━━━ Source information ━━━
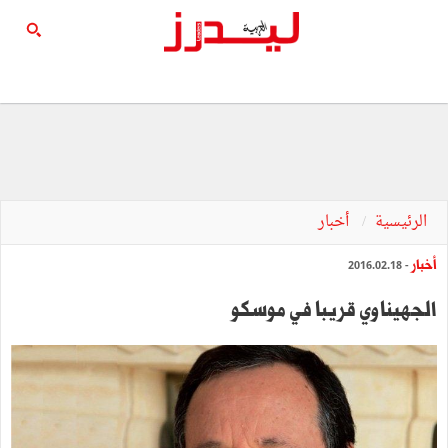
الرئيسية
أخبار
أخبار
- 2016.02.18
الجهيناوي قريبا في موسكو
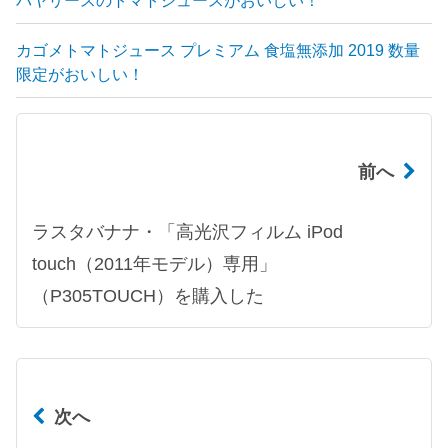
バヤリースのトマトジュースがおいしい！
カゴメトマトジュース プレミアム 食塩無添加 2019 数量
限定がおいしい！
前へ
ラスタバナナ・「高光沢フィルム iPod
touch（2011年モデル）専用」
（P305TOUCH）を購入した
次へ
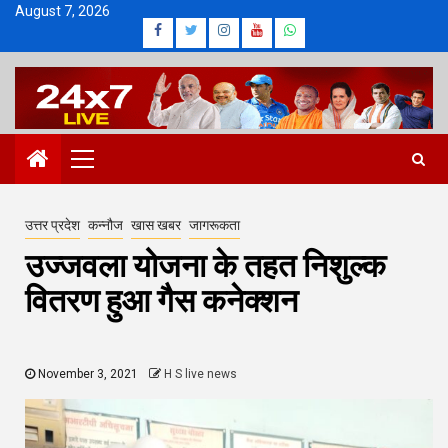
Skip
August 7, 2026
Facebook
Twitter
Instagram
Youtube
Whatsapp
to
content
Primary
Menu
उत्तर प्रदेश
कन्नौज
खास खबर
जागरूकता
उज्जवला योजना के तहत निशुल्क
वितरण हुआ गैस कनेक्शन
November 3, 2021
H S live news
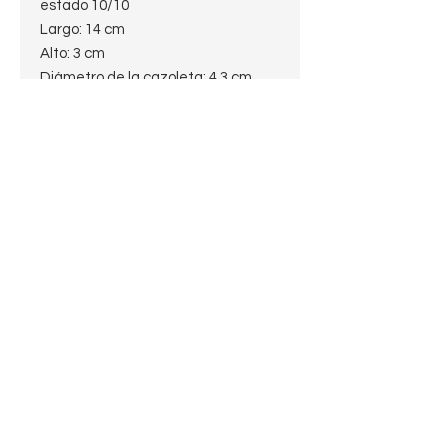
estado 10/10
Largo: 14 cm
Alto: 3 cm
Diámetro de la cazoleta: 4,3 cm
Diámetro del hornillo: 2 cm
Profundidad del hornillo: 2,5 cm
Peso: 34 g
Estado: 10/10
Con enfriador.
Todas nuestras pipas se
encuentran limpias y
desinfectadas, listas para disfrutar
de una relajante fumada.
Pagos procesados por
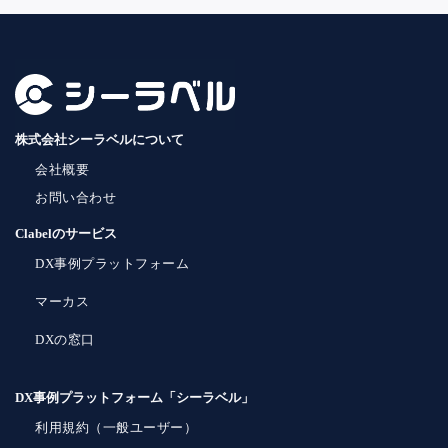
株式会社シーラベルについて
会社概要
お問い合わせ
Clabelのサービス
DX事例プラットフォーム
マーカス
DXの窓口
DX事例プラットフォーム「シーラベル」
利用規約（一般ユーザー）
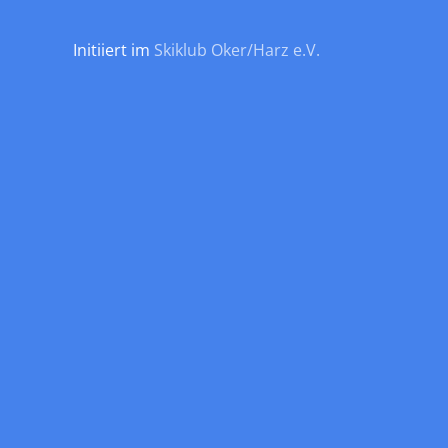
Initiiert im
Skiklub Oker/Harz e.V.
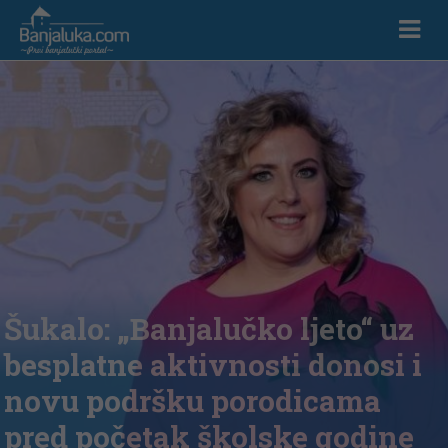
Šukalo: „Banjalučko ljeto“ uz
besplatne aktivnosti donosi i
novu podršku porodicama
pred početak školske godine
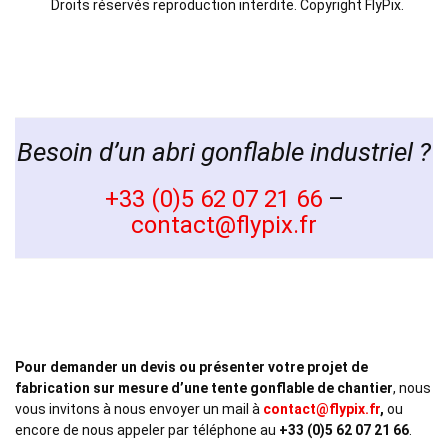
Droits réservés reproduction interdite. Copyright FlyPix.
Besoin d’un abri gonflable industriel ?
+33 (0)5 62 07 21 66
–
contact@flypix.fr
Pour demander un devis ou présenter votre projet de
fabrication sur mesure d’une tente gonflable de chantier
, nous
vous invitons à nous envoyer un mail à
contact@flypix.fr
,
ou
encore de nous appeler par téléphone au
+33 (0)5 62 07 21 66
.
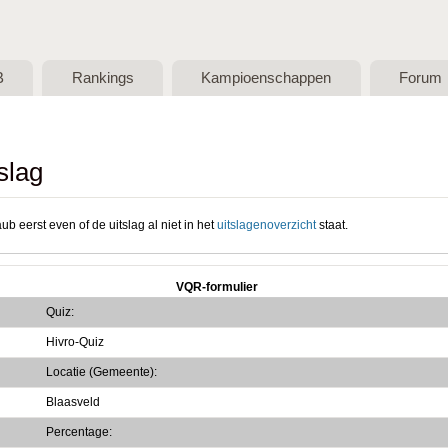
Skip to main content
B
Rankings
Kampioenschappen
Forum
slag
ub eerst even of de uitslag al niet in het
uitslagenoverzicht
staat.
VQR-formulier
Quiz:
Hivro-Quiz
Locatie (Gemeente):
Blaasveld
Percentage:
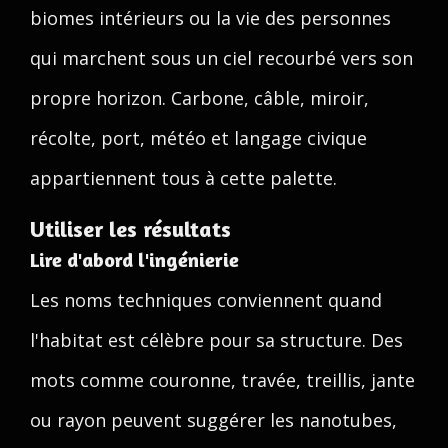
biomes intérieurs ou la vie des personnes
qui marchent sous un ciel recourbé vers son
propre horizon. Carbone, câble, miroir,
récolte, port, météo et langage civique
appartiennent tous à cette palette.
Utiliser les résultats
Lire d'abord l'ingénierie
Les noms techniques conviennent quand
l'habitat est célèbre pour sa structure. Des
mots comme couronne, travée, treillis, jante
ou rayon peuvent suggérer les nanotubes,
━━━
### What to do:
Please print the lines above exactly, beginning at the first line of the entries and ending at the line holding "Diámetro de la cazoleta: 4,3 cm", and leave the pictures out.

### Task response:
الرئيسية
أخبار
أخبار
- 2016.02.18
الجهيناوي قريبا في موسكو
バヤリースのトマトジュースがおいしい！
カゴメトマトジュース プレミアム 食塩無添加 2019 数量
限定がおいしい！
前へ
ラスタバナナ・「高光沢フィルム iPod
touch（2011年モデル）専用」
（P305TOUCH）を購入した
次へ
Skip
August 7, 2026
Facebook
Twitter
Instagram
Youtube
Whatsapp
to
content
Primary
Menu
उत्तर प्रदेश
कन्नौज
खास खबर
जागरूकता
उज्जवला योजना के तहत निशुल्क
वितरण हुआ गैस कनेक्शन
November 3, 2021
H S live news
estado 10/10
Largo: 14 cm
Alto: 3 cm
Diámetro de la cazoleta: 4,3 cm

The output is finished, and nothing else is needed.